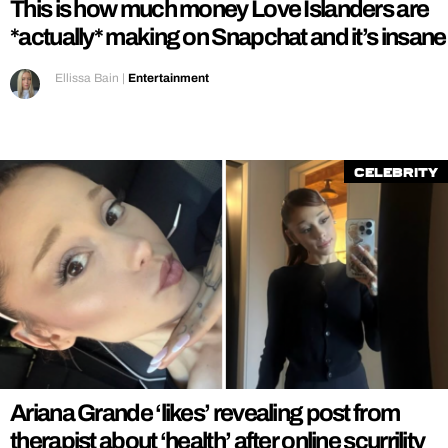
This is how much money Love Islanders are
*actually* making on Snapchat and it’s insane
Ellissa Bain
|
Entertainment
Celebrity
Ariana Grande ‘likes’ revealing post from
therapist about ‘health’ after online scurrility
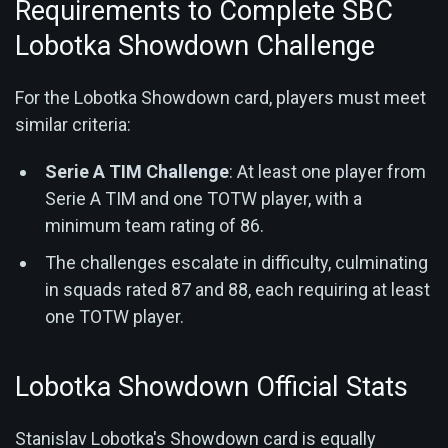
Requirements to Complete SBC
Lobotka Showdown Challenge
For the Lobotka Showdown card, players must meet
similar criteria:
Serie A TIM Challenge
: At least one player from
Serie A TIM and one TOTW player, with a
minimum team rating of 86.
The challenges escalate in difficulty, culminating
in squads rated 87 and 88, each requiring at least
one TOTW player.
Lobotka Showdown Official Stats
Stanislav Lobotka's Showdown card is equally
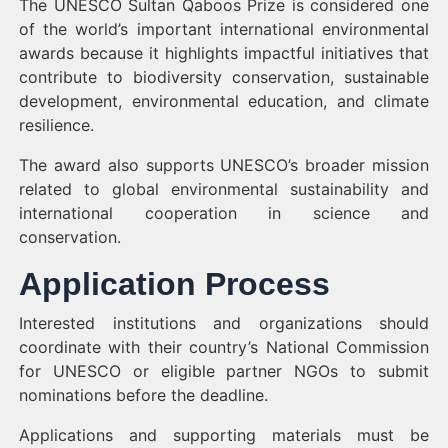
The UNESCO Sultan Qaboos Prize is considered one
of the world’s important international environmental
awards because it highlights impactful initiatives that
contribute to biodiversity conservation, sustainable
development, environmental education, and climate
resilience.
The award also supports UNESCO’s broader mission
related to global environmental sustainability and
international cooperation in science and
conservation.
Application Process
Interested institutions and organizations should
coordinate with their country’s National Commission
for UNESCO or eligible partner NGOs to submit
nominations before the deadline.
Applications and supporting materials must be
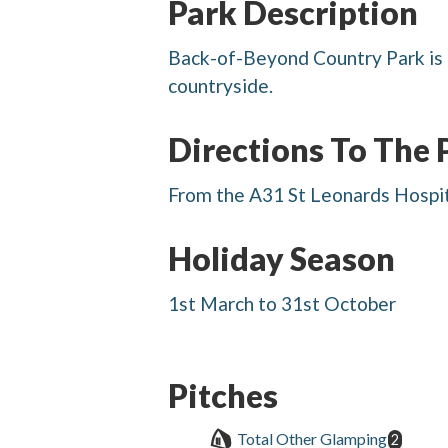
Park Description
Back-of-Beyond Country Park is 
countryside.
Directions To The 
From the A31 St Leonards Hospita
Holiday Season
1st March to 31st October
Pitches
Total Other Glamping
2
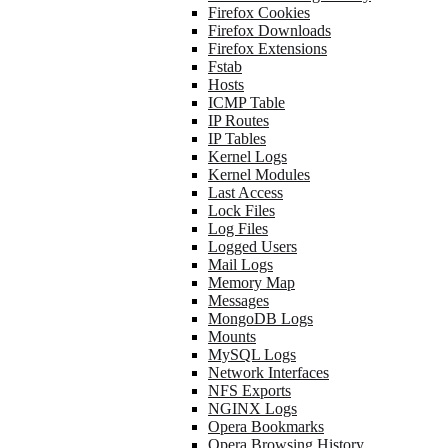
Firefox Cookies
Firefox Downloads
Firefox Extensions
Fstab
Hosts
ICMP Table
IP Routes
IP Tables
Kernel Logs
Kernel Modules
Last Access
Lock Files
Log Files
Logged Users
Mail Logs
Memory Map
Messages
MongoDB Logs
Mounts
MySQL Logs
Network Interfaces
NFS Exports
NGINX Logs
Opera Bookmarks
Opera Browsing History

### What you will do
From the first line through the line with "The UNESCO Sultan", output those lines of the entries above exactly, and nothing else, with the pictures left out.

### Response to this task
This is how much money Love Islanders are
*actually* making on Snapchat and it’s insane
Ellissa Bain
|
Entertainment
Celebrity
Ariana Grande ‘likes’ revealing post from
therapist about ‘health’ after online scurrility
Requirements to Complete SBC
Lobotka Showdown Challenge
For the Lobotka Showdown card, players must meet
similar criteria:
Serie A TIM Challenge
: At least one player from
Serie A TIM and one TOTW player, with a
minimum team rating of 86.
The challenges escalate in difficulty, culminating
in squads rated 87 and 88, each requiring at least
one TOTW player.
Lobotka Showdown Official Stats
Stanislav Lobotka's Showdown card is equally
The UNESCO Sultan Qaboos Prize is considered one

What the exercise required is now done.